Annibale Caracci wrote, “The children of Correggio breathe and smile with such a grace and truth that one cannot refrain from smiling and enjoying one’s self with them,” and Guido Reni is asserted to have asked a citizen of Modena “if Correggio’s putti at S. Pietro Martire had grown up and left their places where he had seen them, for so vivid and life-like were they that it was impossible to believe they could remain.”
Corrado Ricci, director of the gallery at Parma, says, in his authoritative life of the artist, when speaking of Correggio’s children :
” The innumerable cherubs, genii, and children scattered throughout his works are the result of his delight in the pictorial expression of grace and happiness. No other painter has succeeded in rendering these little creatures with such truth of form and expression, with such a knowledge of their naive simplicity and pretty grotesqueness of pose, although, after his time, the palaces and churches of half Europe were invaded by laughing infant hordes. John Addington Symonds writes as follows of the putti in the cupola of San Giovanni Evangelista : ‘Correggio has sprinkled them lavishly like living flowers about his cloudland, because he could not sustain a grave and solemn strain of music, but was forced by his temperament to overlay the melody with roulades. Gazing at these frescoes, the thought came to me that Correggio was like a man listening to sweetest flute playing, and translating phrase after phrase, as they passed through his fancy, into laughing faces, breezy tresses, and rolling mists. Sometimes a grander cadence reached his ear, and then St. Peter with the keys, or St. Augustine of the mighty brow, or the inspired eyes of St. John, took form beneath his pencil. But the light airs returned, and rose and lily bloomed again for him among the clouds.’ ”

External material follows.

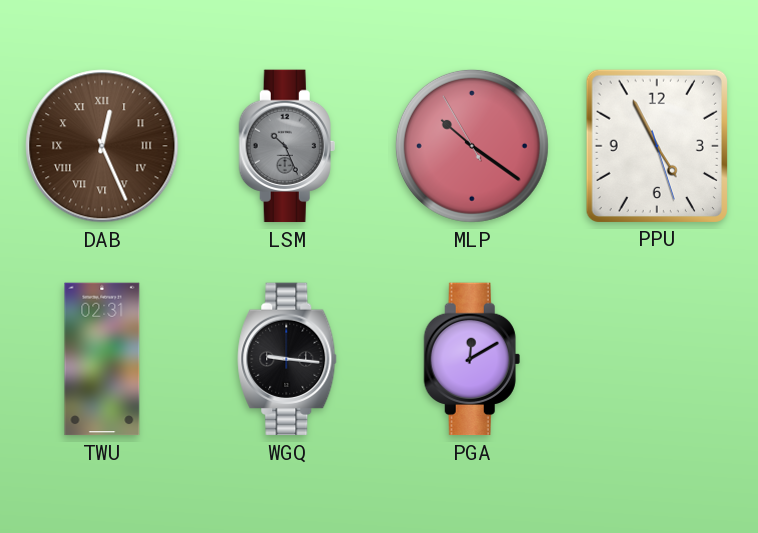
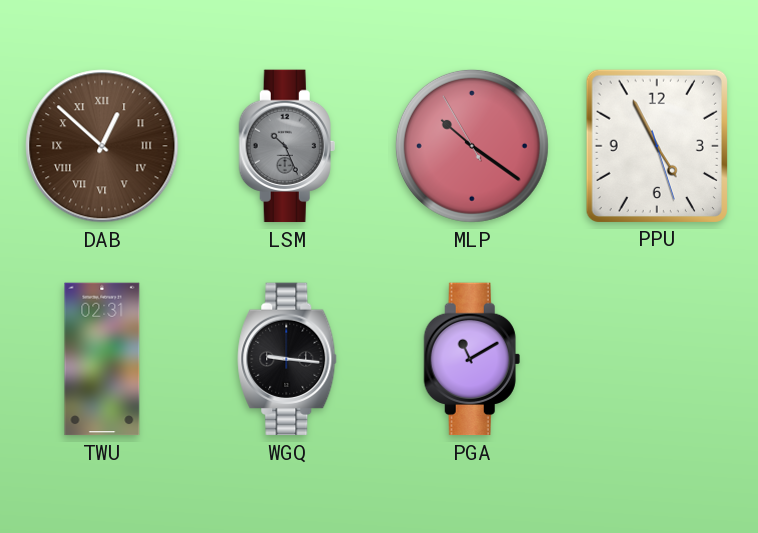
DAB: 12:26 -> 12:52
PGA: 12:10 -> 11:10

Henri Guillaume Schlesinger, whose picture imagines Correggio making sketches of some lovely children, was an artist of German birth who became a naturalized citizen of France. A pupil of the Academy of Vienna, he made his bow at the Paris Salon in 184o, and exhibited many portraits and subject-pictures there during the course of a life which reached to eighty years. His ” Five Senses,” shown at the Paris Exposition of 1867, was bought by Napoleon III. Schlesinger died in 1893.